* [PROBLEM DETAILS] Leave out the pictures and restate every entry word for word.

Collection entries:
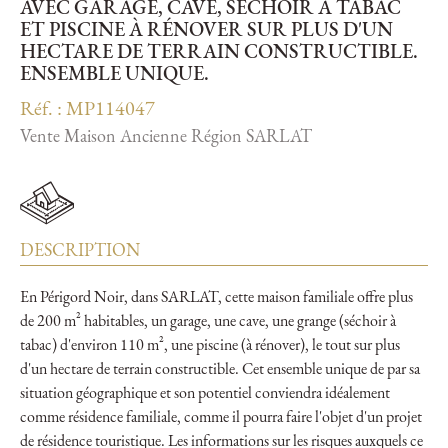
AVEC GARAGE, CAVE, SÉCHOIR À TABAC
ET PISCINE À RÉNOVER SUR PLUS D'UN
HECTARE DE TERRAIN CONSTRUCTIBLE.
ENSEMBLE UNIQUE.
Réf. : MP114047
Vente Maison Ancienne Région SARLAT
DESCRIPTION
En Périgord Noir, dans SARLAT, cette maison familiale offre plus
de 200 m² habitables, un garage, une cave, une grange (séchoir à
tabac) d'environ 110 m², une piscine (à rénover), le tout sur plus
d'un hectare de terrain constructible. Cet ensemble unique de par sa
situation géographique et son potentiel conviendra idéalement
comme résidence familiale, comme il pourra faire l'objet d'un projet
de résidence touristique. Les informations sur les risques auxquels ce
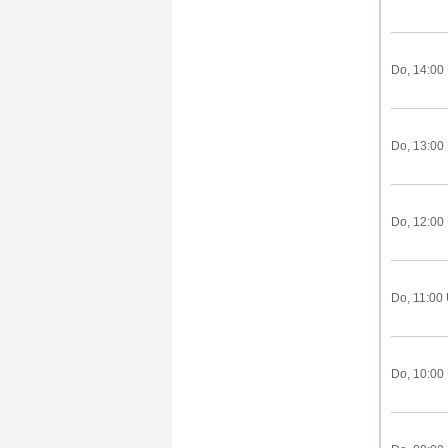
Do, 14:00
Do, 13:00
Do, 12:00
Do, 11:00
Do, 10:00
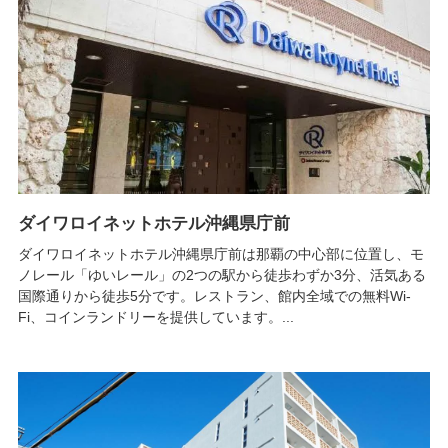
ダイワロイネットホテル沖縄県庁前
ダイワロイネットホテル沖縄県庁前は那覇の中心部に位置し、モ
ノレール「ゆいレール」の2つの駅から徒歩わずか3分、活気ある
国際通りから徒歩5分です。レストラン、館内全域での無料Wi-
Fi、コインランドリーを提供しています。...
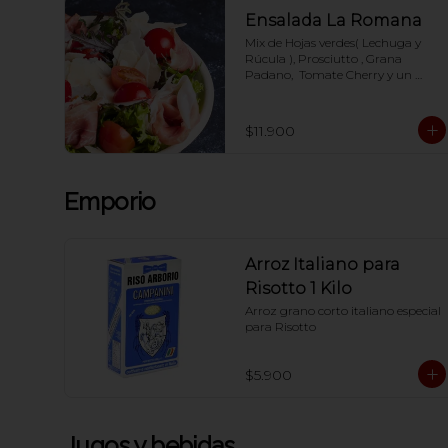
Ensalada La Romana
Mix de Hojas verdes( Lechuga y 
Rúcula ), Prosciutto , Grana 
Padano,  Tomate Cherry y un 
exquisito dressing  en base a Aceite 
de oliva, aceto balsámico, mostaza 
y miel.-
$11.900
Emporio
Arroz Italiano para
Risotto 1 Kilo
Arroz grano corto italiano especial 
para Risotto
$5.900
Jugos y bebidas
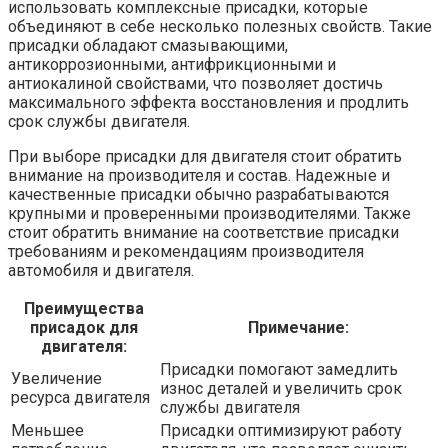
использовать комплексные присадки, которые
объединяют в себе несколько полезных свойств. Такие
присадки обладают смазывающими,
антикоррозионными, антифрикционными и
антиокалиной свойствами, что позволяет достичь
максимального эффекта восстановления и продлить
срок службы двигателя.
При выборе присадки для двигателя стоит обратить
внимание на производителя и состав. Надежные и
качественные присадки обычно разрабатываются
крупными и проверенными производителями. Также
стоит обратить внимание на соответствие присадки
требованиям и рекомендациям производителя
автомобиля и двигателя.
Преимущества
присадок для
Примечание:
двигателя:
Присадки помогают замедлить
Увеличение
износ деталей и увеличить срок
ресурса двигателя
службы двигателя
Меньшее
Присадки оптимизируют работу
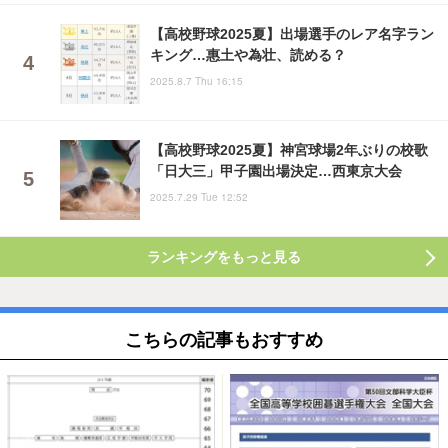
【高校野球2025夏】出場選手のレア名字ラン
キング…惠土や為壮、読める？
2025.8.7 Thu 16:15
【高校野球2025夏】神宮球場2年ぶりの校歌
「日大三」甲子園出場決定…西東京大会
2025.7.29 Tue 12:52
ランキングをもっと見る
こちらの記事もおすすめ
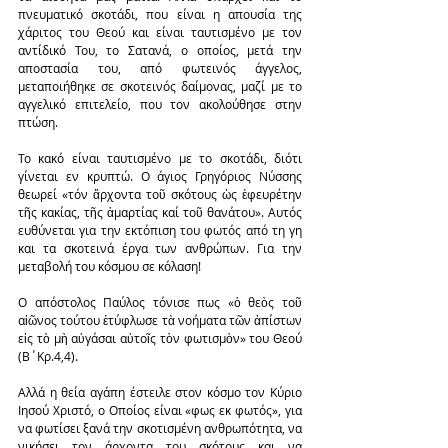
πνευματικό σκοτάδι, που είναι η απουσία της 
χάριτος του Θεού και είναι ταυτισμένο με τον 
αντίδικό Του, το Σατανά, ο οποίος, μετά την 
αποστασία του, από φωτεινός άγγελος, 
μεταποιήθηκε σε σκοτεινός δαίμονας, μαζί με το 
αγγελικό επιτελείο, που τον ακολούθησε στην 
πτώση.
Το κακό είναι ταυτισμένο με το σκοτάδι, διότι 
γίνεται εν κρυπτώ. Ο άγιος Γρηγόριος Νύσσης 
θεωρεί «τόν ἄρχοντα τοῦ σκότους ὡς ἐφευρέτην 
τῆς κακίας, τῆς ἁμαρτίας καί τοῦ θανάτου». Αυτός 
ευθύνεται για την εκτόπιση του φωτός από τη γη 
και τα σκοτεινά έργα των ανθρώπων. Για την 
μεταβολή του κόσμου σε κόλαση!
Ο απόστολος Παύλος τόνισε πως «ὁ θεὸς τοῦ 
αἰῶνος τούτου ἐτύφλωσε τὰ νοήματα τῶν ἀπίστων 
εἰς τὸ μὴ αὐγάσαι αὐτοῖς τὸν φωτισμὸν» του Θεού 
(Β΄Κρ.4,4).
Αλλά η θεία αγάπη έστειλε στον κόσμο τον Κύριο 
Ιησού Χριστό, ο Οποίος είναι «φως εκ φωτός», για 
να φωτίσει ξανά την σκοτισμένη ανθρωπότητα, να 
νικήσει τον άρχοντα του σκότους και να 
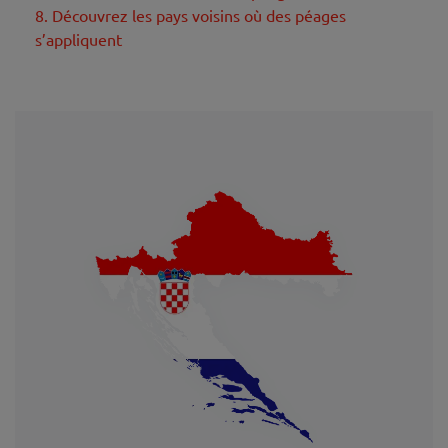
8. Découvrez les pays voisins où des péages
s’appliquent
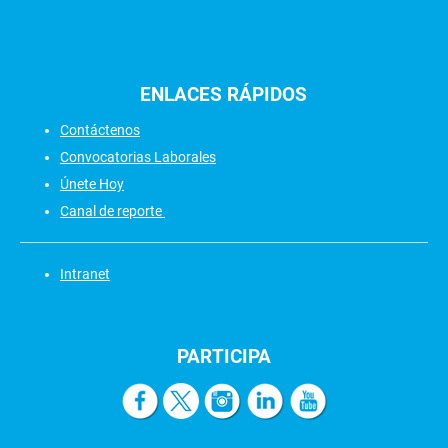
ENLACES
RÁPIDOS
Contáctenos
Convocatorias Laborales
Únete Hoy
Canal de reporte
Intranet
PARTICIPA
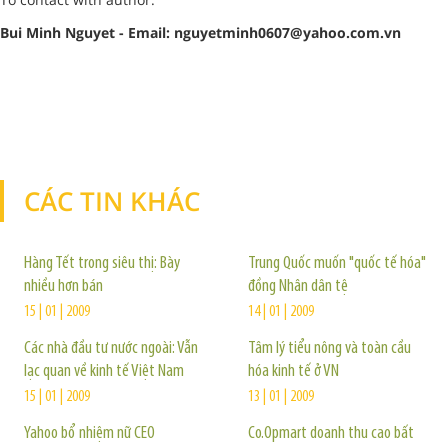
Bui Minh Nguyet - Email: nguyetminh0607@yahoo.com.vn
CÁC TIN KHÁC
TIN KHÁC
Hàng Tết trong siêu thị: Bày
Trung Quốc muốn "quốc tế hóa"
nhiều hơn bán
đồng Nhân dân tệ
15 | 01 | 2009
14 | 01 | 2009
Các nhà đầu tư nước ngoài: Vẫn
Tâm lý tiểu nông và toàn cầu
lạc quan về kinh tế Việt Nam
hóa kinh tế ở VN
15 | 01 | 2009
13 | 01 | 2009
Yahoo bổ nhiệm nữ CEO
Co.Opmart doanh thu cao bất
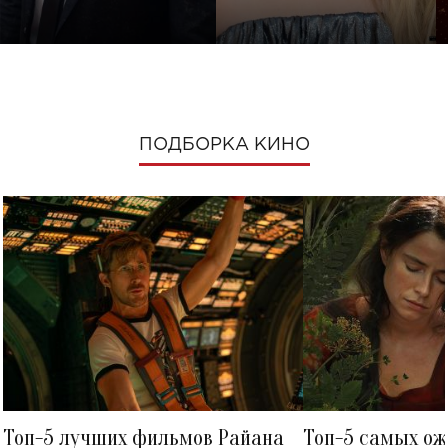
ПОДБОРКА КИНО
Топ-5 лучших фильмов Райана
Топ-5 самых о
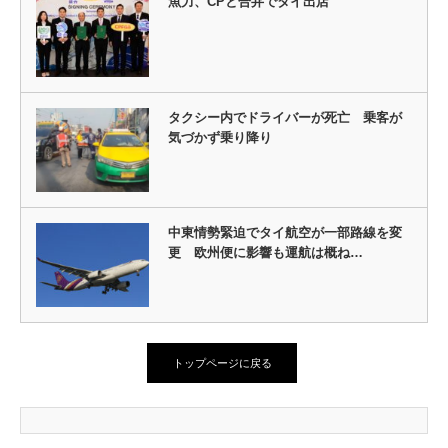
魚力、CPと合弁でタイ出店
タクシー内でドライバーが死亡 乗客が
気づかず乗り降り
中東情勢緊迫でタイ航空が一部路線を変
更 欧州便に影響も運航は概ね…
トップページに戻る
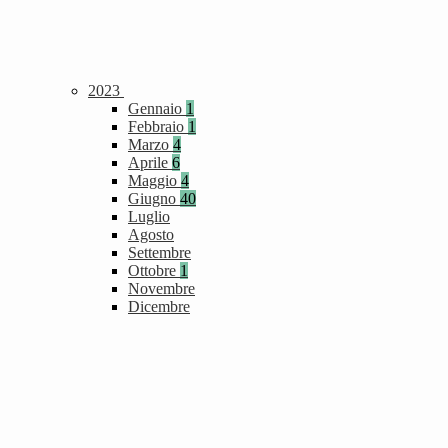
2023
Gennaio
1
Febbraio
1
Marzo
4
Aprile
6
Maggio
4
Giugno
40
Luglio
Agosto
Settembre
Ottobre
1
Novembre
Dicembre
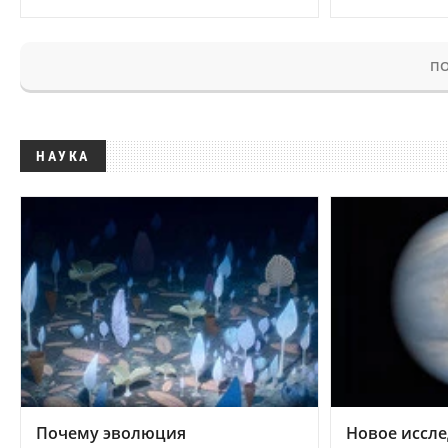
ПО
НАУКА
Почему эволюция
Новое иссле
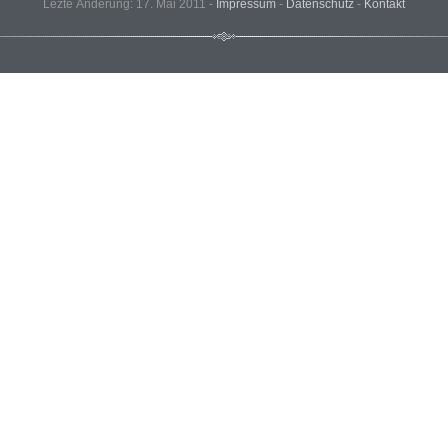
Lezte Änderung: 17. Mai 2011 -
Impressum
-
Datenschutz
-
Kontakt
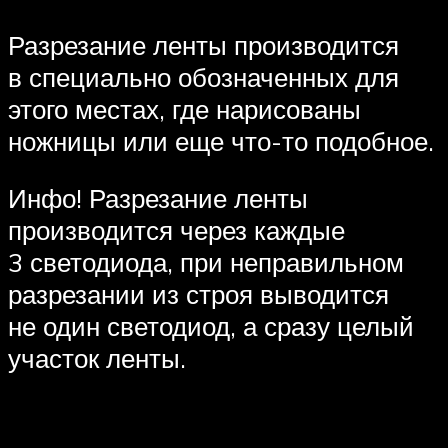
Разрезание ленты производится
в специально обозначенных для
этого местах, где нарисованы
ножницы или еще что-то подобное.
Инфо! Разрезание ленты
производится через каждые
3 светодиода, при неправильном
разрезании из строя выводится
не один светодиод, а сразу целый
участок ленты.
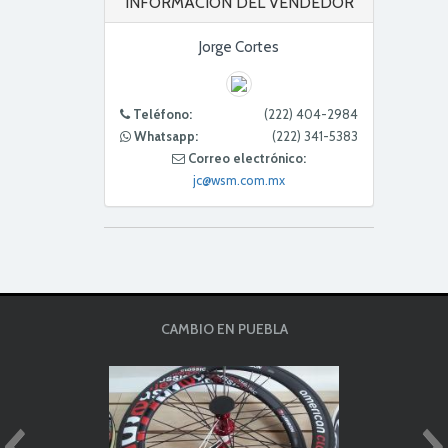
INFORMACIÓN DEL VENDEDOR
Jorge Cortes
Teléfono:
(222) 404-2984
Whatsapp:
(222) 341-5383
Correo electrónico:
jc@wsm.com.mx
CAMBIO EN PUEBLA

* [RESULT BELOW]
AVEC GARAGE, CAVE, SÉCHOIR À TABAC
ET PISCINE À RÉNOVER SUR PLUS D'UN
HECTARE DE TERRAIN CONSTRUCTIBLE.
ENSEMBLE UNIQUE.
Réf. : MP114047
Vente Maison Ancienne Région SARLAT
DESCRIPTION
En Périgord Noir, dans SARLAT, cette maison familiale offre plus
de 200 m² habitables, un garage, une cave, une grange (séchoir à
tabac) d'environ 110 m², une piscine (à rénover), le tout sur plus
d'un hectare de terrain constructible. Cet ensemble unique de par sa
situation géographique et son potentiel conviendra idéalement
comme résidence familiale, comme il pourra faire l'objet d'un projet
de résidence touristique. Les informations sur les risques auxquels ce
Do, 14:00
Do, 13:00
Do, 12:00
Do, 11:00
Do, 10:00
ダイワロイネットホテル沖縄県庁前
ダイワロイネットホテル沖縄県庁前は那覇の中心部に位置し、モ
ノレール「ゆいレール」の2つの駅から徒歩わずか3分、活気ある
国際通りから徒歩5分です。レストラン、館内全域での無料Wi-
Fi、コインランドリーを提供しています。...
Ensalada La Romana
Mix de Hojas verdes( Lechuga y 
Rúcula ), Prosciutto , Grana 
Padano,  Tomate Cherry y un 
exquisito dressing  en base a Aceite 
de oliva, aceto balsámico, mostaza 
y miel.-
$11.900
Emporio
Arroz Italiano para
Risotto 1 Kilo
Arroz grano corto italiano especial 
para Risotto
$5.900
Jugos y bebidas
использовать комплексные присадки, которые
объединяют в себе несколько полезных свойств. Такие
присадки обладают смазывающими,
антикоррозионными, антифрикционными и
антиокалиной свойствами, что позволяет достичь
максимального эффекта восстановления и продлить
срок службы двигателя.
При выборе присадки для двигателя стоит обратить
внимание на производителя и состав. Надежные и
качественные присадки обычно разрабатываются
крупными и проверенными производителями. Также
стоит обратить внимание на соответствие присадки
требованиям и рекомендациям производителя
автомобиля и двигателя.
Преимущества
присадок для
Примечание:
двигателя:
Присадки помогают замедлить
Увеличение
износ деталей и увеличить срок
ресурса двигателя
службы двигателя
Меньшее
Присадки оптимизируют работу
【高校野球2025夏】出場選手のレア名字ラン
キング…惠土や為壮、読める？
2025.8.7 Thu 16:15
【高校野球2025夏】神宮球場2年ぶりの校歌
「日大三」甲子園出場決定…西東京大会
2025.7.29 Tue 12:52
ランキングをもっと見る
こちらの記事もおすすめ
πνευματικό σκοτάδι, που είναι η απουσία της 
χάριτος του Θεού και είναι ταυτισμένο με τον 
αντίδικό Του, το Σατανά, ο οποίος, μετά την 
αποστασία του, από φωτεινός άγγελος, 
μεταποιήθηκε σε σκοτεινός δαίμονας, μαζί με το 
αγγελικό επιτελείο, που τον ακολούθησε στην 
πτώση.
Το κακό είναι ταυτισμένο με το σκοτάδι, διότι 
γίνεται εν κρυπτώ. Ο άγιος Γρηγόριος Νύσσης 
θεωρεί «τόν ἄρχοντα τοῦ σκότους ὡς ἐφευρέτην 
τῆς κακίας, τῆς ἁμαρτίας καί τοῦ θανάτου». Αυτός 
ευθύνεται για την εκτόπιση του φωτός από τη γη 
και τα σκοτεινά έργα των ανθρώπων. Για την 
μεταβολή του κόσμου σε κόλαση!
Ο απόστολος Παύλος τόνισε πως «ὁ θεὸς τοῦ 
αἰῶνος τούτου ἐτύφλωσε τὰ νοήματα τῶν ἀπίστων 
εἰς τὸ μὴ αὐγάσαι αὐτοῖς τὸν φωτισμὸν» του Θεού 
(Β΄Κρ.4,4).
Αλλά η θεία αγάπη έστειλε στον κόσμο τον Κύριο 
Ιησού Χριστό, ο Οποίος είναι «φως εκ φωτός», για 
να φωτίσει ξανά την σκοτισμένη ανθρωπότητα, να 
νικήσει τον άρχοντα του σκότους και να 
8. Découvrez les pays voisins où des péages
s’appliquent
ENLACES
RÁPIDOS
Contáctenos
Convocatorias Laborales
Únete Hoy
Canal de reporte
Intranet
PARTICIPA
Bui Minh Nguyet - Email: nguyetminh0607@yahoo.com.vn
CÁC TIN KHÁC
TIN KHÁC
Hàng Tết trong siêu thị: Bày
Trung Quốc muốn "quốc tế hóa"
nhiều hơn bán
đồng Nhân dân tệ
15 | 01 | 2009
14 | 01 | 2009
Các nhà đầu tư nước ngoài: Vẫn
Tâm lý tiểu nông và toàn cầu
lạc quan về kinh tế Việt Nam
hóa kinh tế ở VN
15 | 01 | 2009
13 | 01 | 2009
Yahoo bổ nhiệm nữ CEO
Co.Opmart doanh thu cao bất
ПОДБОРКА КИНО
Топ-5 лучших фильмов Райана
Топ-5 самых о
魚力、CPと合弁でタイ出店
タクシー内でドライバーが死亡 乗客が
気づかず乗り降り
中東情勢緊迫でタイ航空が一部路線を変
更 欧州便に影響も運航は概ね…
トップページに戻る
2023
Gennaio
1
Febbraio
1
Marzo
4
Aprile
6
Maggio
4
Giugno
40
Luglio
Agosto
Settembre
Ottobre
1
Novembre
Dicembre
ПО
НАУКА
Почему эволюция
Новое иссле
Lezte Änderung: 17. Mai 2011 -
Impressum
-
Datenschutz
-
Kontakt
Разрезание ленты производится
в специально обозначенных для
этого местах, где нарисованы
ножницы или еще что-то подобное.
Инфо! Разрезание ленты
производится через каждые
3 светодиода, при неправильном
разрезании из строя выводится
не один светодиод, а сразу целый
участок ленты.
INFORMACIÓN DEL VENDEDOR
Jorge Cortes
Teléfono:
(222) 404-2984
Whatsapp:
(222) 341-5383
Correo electrónico:
jc@wsm.com.mx
CAMBIO EN PUEBLA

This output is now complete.